Available records: Begin

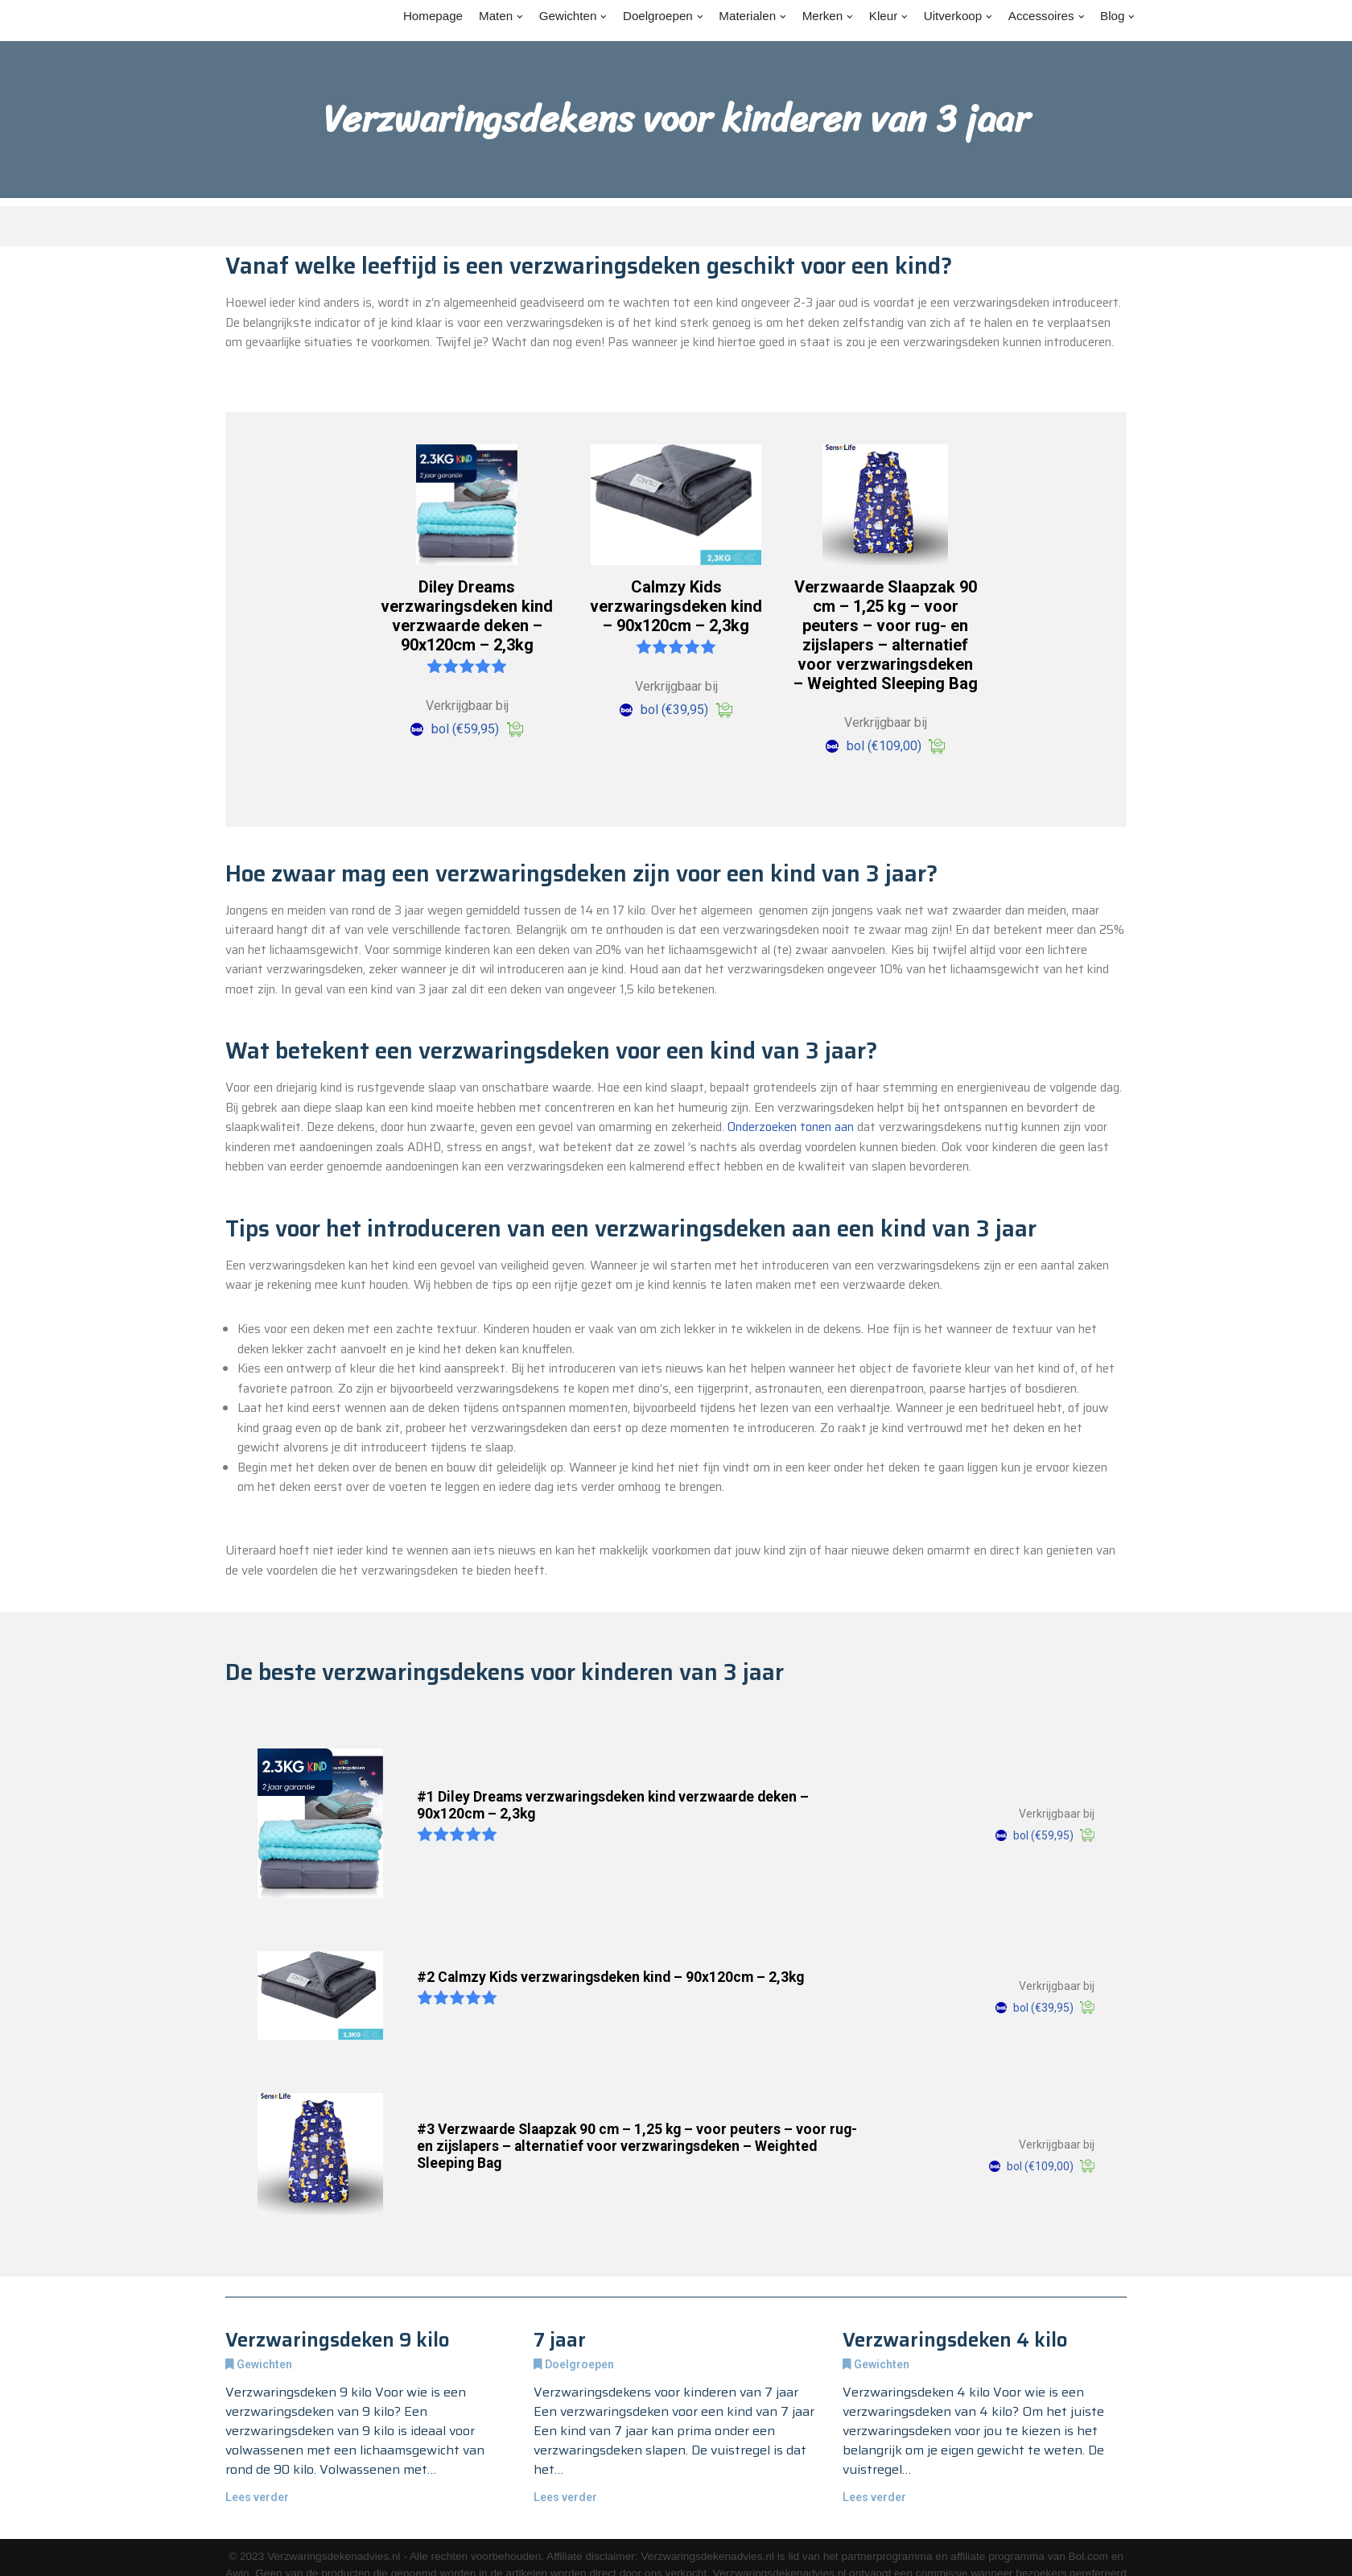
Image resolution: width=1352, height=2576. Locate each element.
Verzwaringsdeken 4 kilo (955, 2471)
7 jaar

Available records: End
Available records: Begin

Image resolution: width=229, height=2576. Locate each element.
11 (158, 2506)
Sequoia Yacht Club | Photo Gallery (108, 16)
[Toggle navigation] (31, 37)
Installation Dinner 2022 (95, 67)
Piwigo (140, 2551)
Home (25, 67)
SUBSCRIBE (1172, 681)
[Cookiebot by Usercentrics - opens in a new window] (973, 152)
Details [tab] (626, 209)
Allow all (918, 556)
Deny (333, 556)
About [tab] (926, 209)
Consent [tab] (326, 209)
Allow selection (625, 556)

Available records: End
Available records: Begin

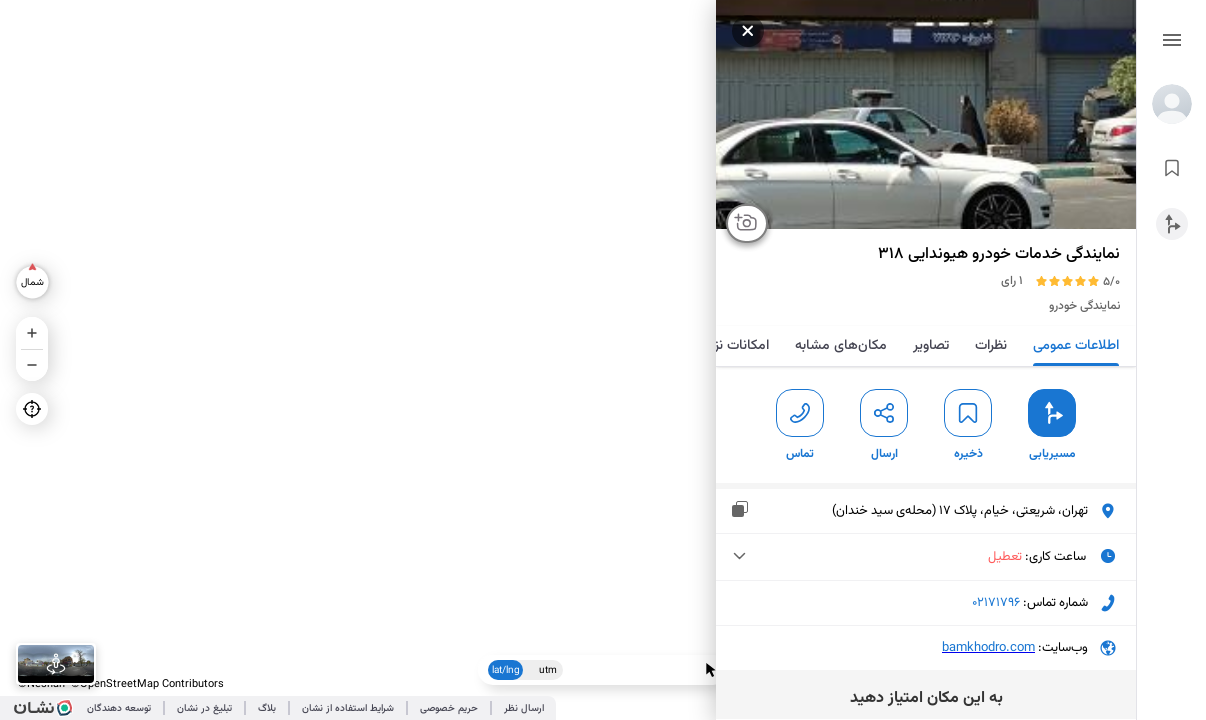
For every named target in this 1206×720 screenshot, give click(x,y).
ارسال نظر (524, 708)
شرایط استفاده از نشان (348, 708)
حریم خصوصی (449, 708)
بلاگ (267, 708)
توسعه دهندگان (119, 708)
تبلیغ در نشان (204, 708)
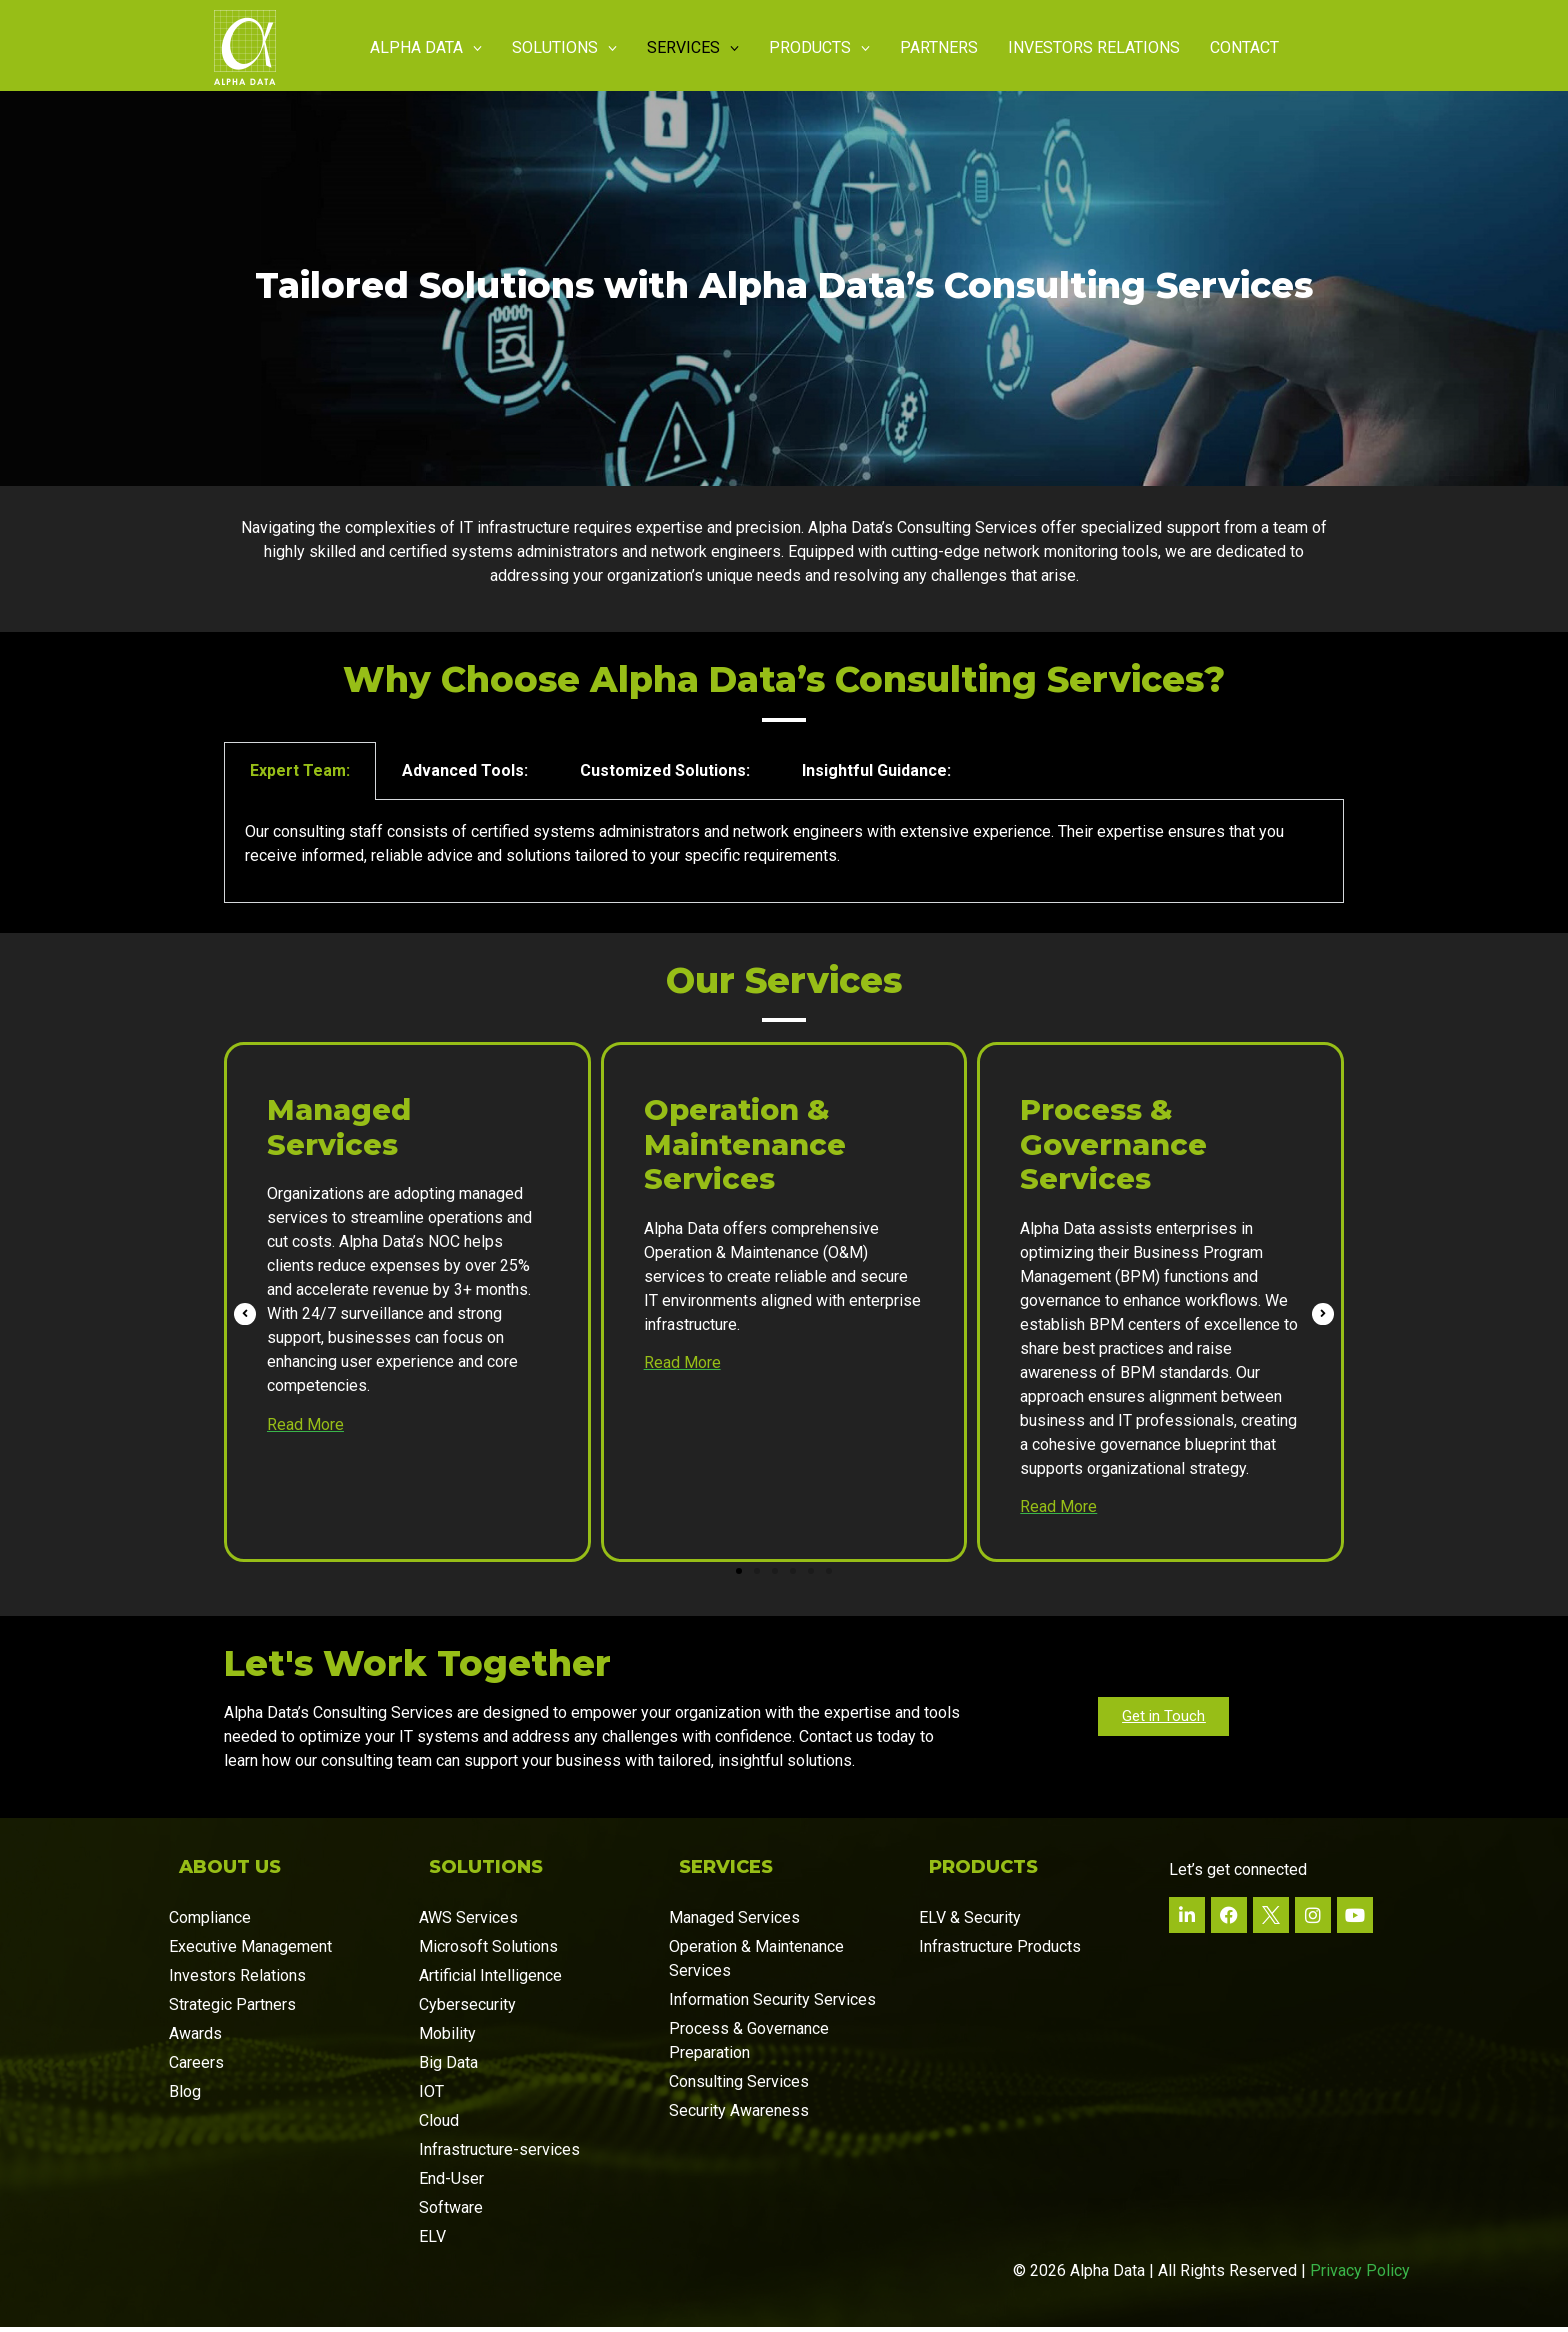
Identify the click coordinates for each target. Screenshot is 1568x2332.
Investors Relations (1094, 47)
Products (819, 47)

Available records: End

Could you copy every line from the records that mentions the word "Image"?

Image resolution: width=1352, height=2576. Locate each element.
Image resolution: width=229, height=2576. Locate each element.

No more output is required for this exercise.